Muriwai Beach and the cliff top gannet colony day exploration. A day exploring Muriwai beach village, a relaxed walk on the beach and the highlight is the gannet colony. Consider the Te Henga beach to Muriwai walk as an introduction to Muriwai. The Te Henga walk to Muriwai – 10km, parts of the walk are steep. Bonus views of iron sands gives you tantalizing views of the majesty of Muriwai. This walk is a glorious exercise with spectacular coastal views around every corner. Remember to bring protection for your camera with wind blown particles can be a hazard.
TIP: for walkers who only want to walk one way is to get a companion to drive to Muriwai for your pickup.
TIP: Check out the weather conditions before commencing the walk.
Muriwai Beach and the gannets.
Soaring cliffs, rugged coast and hues of black and grey provide the backdrop for the gannets annual breeding season.

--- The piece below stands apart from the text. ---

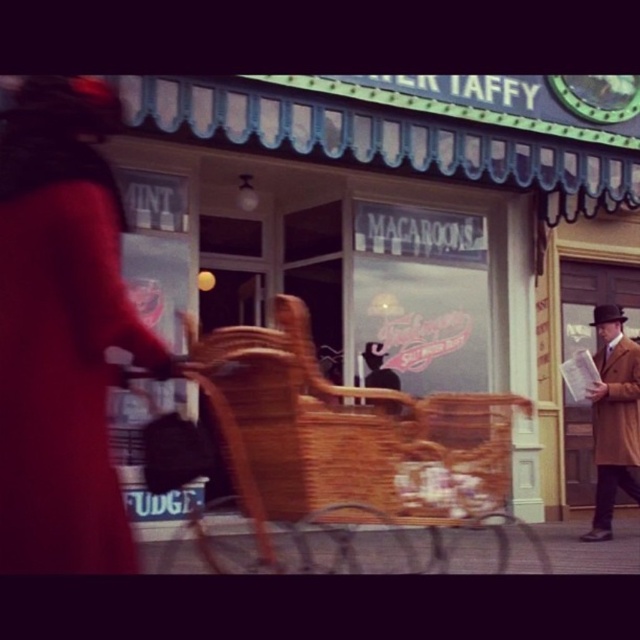 You are a photographer trying to capture both the velvet red coat at upper left and the woven wood baby carriage at center in a single shot. Given their height difference, which object will require you to adjust your camera angle upwards more to include it in the frame?

The velvet red coat at upper left has a greater height compared to the woven wood baby carriage at center, so you will need to adjust your camera angle upwards more to include the velvet red coat at upper left in the frame.

In the scene shown: You are a delivery person who needs to load a package into the woven wood baby carriage at center. The package is as tall as the tan wool coat at right. Will the package fit vertically in the carriage?

The woven wood baby carriage at center is taller than the tan wool coat at right. Since the package is as tall as the tan wool coat at right, it will fit vertically in the carriage.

Between August and March witnesses hundreds of gannets raise chicks within a few metres of tourists gawping at the sheer density of birds. The place stinks of bird poop and it is magical at the same time. As the birds don’t mind the stench, and it is their home I am not going to complain.
To access the gannets you will be walking along the headland between Maukatia / Maori Bay and Muriwai beach. The track leads through a short section of regenerating bush towards two lookout points. It is worthwhile to visit both lookout points as your view of the gannets and coast has differing angles. This is especially important for our instagram photo moments.
The regenerating pohutukawa made for a brilliant Christmas splash of red colour in late spring. You will observe volcanic pillow lava and where the ocean has eroded the lava to form sea geysers which are spectacular in an incoming tide.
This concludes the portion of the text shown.